Little attention has been paid to three other facts:
(1) that "Hokie Nation" is a campus where the typical multicultural crap is pushed, giving Mr. Cho a perfect justification for his murders.
(2) the Richmond legislators who voted to make "Hokie Nation," a gun-free zone where gus were outlawed, and surprise, surprise, only the outlaw had a gun.
(3) that Mr. Cho was not alone, in the last two decades there have been quite a few rampages by immigrants, who were no doubt marinated in the "multicultural" (multicommunist) and "politically correct" (politically communist)propaganda pushed in academia and the media.
In stories about Mr. Cho, we learn he had no friends, rarely spoke, and was a loner, isolated from classmates and roommates. Cho was the alien in Hokie Nation, encouraged by the multicultural pap of "professors" like Nikki Giovanni. And to vent his rage at those with whom he could not communicate, he decided to kill in cold blood.
Before this multicommunist crap, we were a people, a community, a country. Students would have said aloud of Cho: "Who is this guy? What's the matter with him?"
Teachers would have taken action to get him help—or get him out.

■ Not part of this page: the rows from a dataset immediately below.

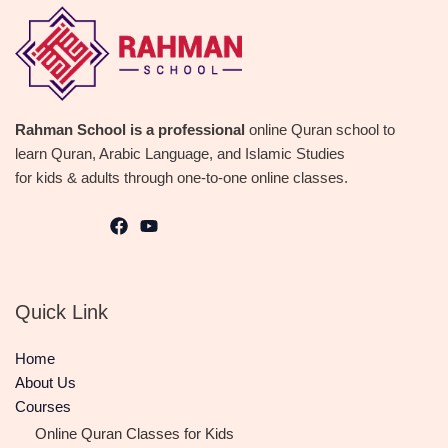
Rahman School is a professional
online Quran school to
learn Quran, Arabic Language, and Islamic Studies
for kids & adults through one-to-one online classes.
Quick Link
Home
About Us
Courses
Online Quran Classes for Kids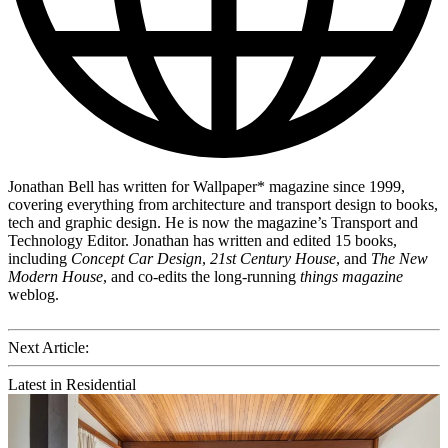
Jonathan Bell has written for Wallpaper* magazine since 1999,
covering everything from architecture and transport design to books,
tech and graphic design. He is now the magazine’s Transport and
Technology Editor. Jonathan has written and edited 15 books,
including
Concept Car Design
,
21st Century House
, and
The New
Modern House
, and co-edits the long-running
things magazine
weblog.
Next Article:
Latest in Residential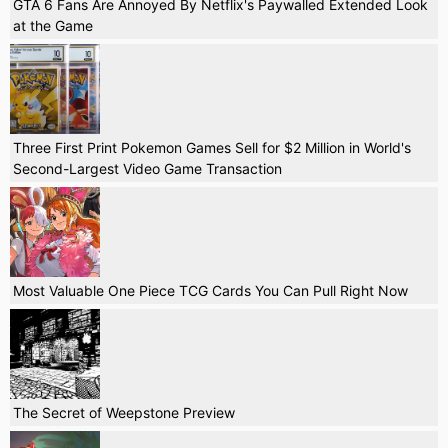
GTA 6 Fans Are Annoyed By Netflix's Paywalled Extended Look
at the Game
Three First Print Pokemon Games Sell for $2 Million in World's
Second-Largest Video Game Transaction
Most Valuable One Piece TCG Cards You Can Pull Right Now
The Secret of Weepstone Preview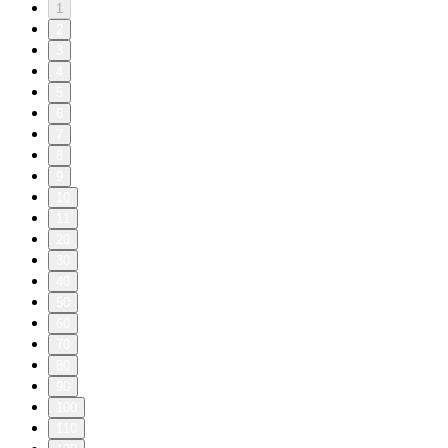
1
2
3
4
5
6
7
8
9
10
11
20
30
40
50
60
70
80
90
100
110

Since the 1960s, we have become alienated from one another even as millions of strangers arrive every year. And as Americans no longer share the old ties of history, heritage, faith, language, tradition, culture, music, myth or morality, how can immigrants share those ties?

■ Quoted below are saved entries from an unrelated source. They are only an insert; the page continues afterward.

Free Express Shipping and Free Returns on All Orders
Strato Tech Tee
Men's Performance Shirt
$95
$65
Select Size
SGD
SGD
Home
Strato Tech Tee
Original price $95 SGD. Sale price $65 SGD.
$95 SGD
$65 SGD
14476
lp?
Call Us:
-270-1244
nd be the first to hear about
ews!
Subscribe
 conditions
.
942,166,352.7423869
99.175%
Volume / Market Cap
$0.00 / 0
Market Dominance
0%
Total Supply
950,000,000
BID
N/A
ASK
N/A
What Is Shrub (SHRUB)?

Many immigrants do not assimilate. Many do not wish to. They seek community in their separate subdivisions of our multicultural, multiracial, multiethnic, multilingual mammoth mall of a nation. And in numbers higher than our native born, some are going berserk here.
But you won't read, see or hear about that; it's covered up by a politically correct media, which seem to believe it is socially unhealthy for us Americans to see any correlation at all between mass migrations and mass murder.
"Diversity is strength!" So we are endlessly lectured, Orwellian style. "War is peace! Freedom is Slavery!"
But are we really a better, safer, freer, happier, more united and caring country than we were before, against our will, we became what Theodore Roosevelt called "a polyglot boarding house for the world."